Jeffreys had nothing to apprehend as he rushed down the passage. He had neither watch, chain, nor money, nor good coat. His footsteps echoing noisily in the midnight silence brought a few heads to their windows, and almost before he stood in the court there was the cry of “Fire!”
Terrible anywhere, such a cry in a court like Driver’s was terrible indeed. In a moment the narrow pavement swarmed with people, shouting, cursing, and screaming. Although even yet the flames scarcely appeared from below, a panic set in which it was hopeless either to remove or control. Chairs, tables, mattresses were flung, it seemed at random, from the windows. Mothers, not venturing out on the stairs, cried down to those below to catch their children. Drunken men, suddenly roused, reeled fighting and blaspheming into the court. Thieves plied their trade even on their panic-stricken neighbours, and fell to blows over the plunder. Still more terrible was the cry to others who remained within.

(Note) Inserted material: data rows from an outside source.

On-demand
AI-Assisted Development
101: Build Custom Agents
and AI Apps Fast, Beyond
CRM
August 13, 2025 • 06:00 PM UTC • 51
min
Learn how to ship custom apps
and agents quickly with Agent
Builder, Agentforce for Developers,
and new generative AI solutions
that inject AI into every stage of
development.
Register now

Children, huddled into corners, heard that cry, and it glued them where they stood. The sick and the crippled heard it, and made one last effort to rise and escape. Even the aged and bedridden, deserted by all, when they heard it, lay shouting for some one to help.

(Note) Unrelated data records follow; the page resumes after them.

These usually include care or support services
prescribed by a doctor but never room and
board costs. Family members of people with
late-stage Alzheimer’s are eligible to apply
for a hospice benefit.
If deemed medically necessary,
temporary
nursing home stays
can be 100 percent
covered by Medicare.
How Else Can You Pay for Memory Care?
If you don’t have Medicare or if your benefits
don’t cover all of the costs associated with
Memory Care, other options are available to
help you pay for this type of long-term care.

The flames, pent-up at first and reddening the sky sullenly through the smoke, suddenly freed themselves and shot up in a wild sheet above the court. The crowd below answered the outburst with a hideous chorus of shrieks and yells, and surged madly towards the doomed house.
There was no gleam of pity or devotion in those lurid, upturned faces. To many of them it was a show, a spectacle; to others a terrible nightmare, to others a cruel freak of Providence, calling forth curses.
The flames, spreading downwards, had already reached the second floor, when a window suddenly opened; and a woman with wild dishevelled hair, put out her head and screamed wildly.
The crowd caught sight of her, and answered with something like a jeer.
“It’s Black Sal,” some one shouted; “she’s kotched it at last.”
“Why don’t you jump?” shouted another.
“Booh?” shouted a third. “Who skinned the cripple?”